I work out usually 2-4 times a week. I do 20-30 minutes of cardio. usually the elliptical machine, but sometimes the stair master. I do weights everytime I work out as well alternating days from upper body and lower body. I do sit-ups, push-ups and squats everytime I work out. I also swim once or twice a week for about 20+ minutes.

and recently i got a puppy, so i take her for alot of walks (and runs, she loves running and she's freakin fast!)


----------



## Tyester (Jun 27, 2006)

Quote:

   Originally Posted by *wattage* 
_Ouch!! Careful there!

I must admit I am loving cable exercises right now. I was on a major plateau with my triceps and cable exercises fixed that fine and dandy!! 
	

	
	
		
		

		
		
	


	


_

 
Turns out both arms are sore(first time back to crossovers in a long time) but they don't hurt so much after having a serious twinge? in my upper-middle back all day today.

And cable excercises are great, but don't rely to heavily on them. Free wieghts are still the best.


----------



## ch33tah (Jul 25, 2006)

being that i'm a fitness consultant.. i LOVE to work out. plus the best gym in my city is only 3 blocks away from where I live! BONUS!

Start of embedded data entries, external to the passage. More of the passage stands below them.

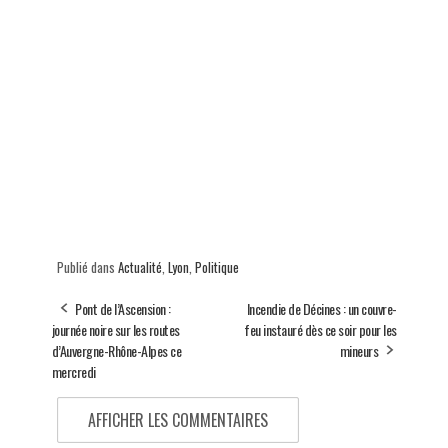
Publié dans
Actualité
,
Lyon
,
Politique
Pont de l’Ascension :
Incendie de Décines : un couvre-
journée noire sur les routes
feu instauré dès ce soir pour les
d’Auvergne-Rhône-Alpes ce
mineurs
mercredi
AFFICHER LES COMMENTAIRES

my work out is usually like this:

Monday: 1 hour of cardio. 45 minutes on either the elliptical at level 9 or 45 min run on the treadmill at 5.5 mph. then i will take a 5 min cool down on whichever machine i'm on. then for 10 minutes I will either go on a spinner bike on low intensity or the rowing machine at level 2. 
take 10 minutes to stretch. 
then i will work my arms, core and abs. i usually use dumbbells and a gymball or a cable cross over machine for my weights. for core i use the wobble boards and bosu ball. they are really fun!
then i stretch for another 10 minutes. usually after this i may go run 4 laps around the track for a light cool down. if i have time i'll go for a quick 5 min dip in the pool. that's the best part!!!

Tuesday: MOSTLY CARDIO DAY! 1 hour of cardio as above. alternating what i did the day before. stretch for 10 and i will usually skip on weights or just do core/abs. then stretch. then run and or swim. sometimes i skip that part as tuesday is really only a cardio day.

Wednesday: 1 hour of cardio. stretch for 10 minutes. Back/abs/core. stretch 10 minutes. run and swim. 

Thursday: MOSTLY CARDIO DAY. 1 hour of cardio..  stretch.. abs/core.. stretch.. and run/swim if i want. 

Friday: 1 hour cardio. stretch. Legs/abs/core. stretch. run/swim. 

saturday and sunday are usually my days off as i get plenty of cardio when i go out to the club and dance for 5 hours  sometimes i'll go on sunday and do a light cardio if i'm not too hungover. :b


----------



## DaizyDeath (Aug 15, 2006)

i take yoga 4 days a week and pilates 2 days a week then i get sundays off but i enjoy going to those classes.

Plus i think enjoying excercising is really important or youll just end up quitting and never doing it again.


----------



## ette (Aug 16, 2006)

3x a week of 45 minutes elliptical and 30 minutes bike.
1x a week or more personal trainer (which is like step ups, weight training, ab work, lunges, etc.)


----------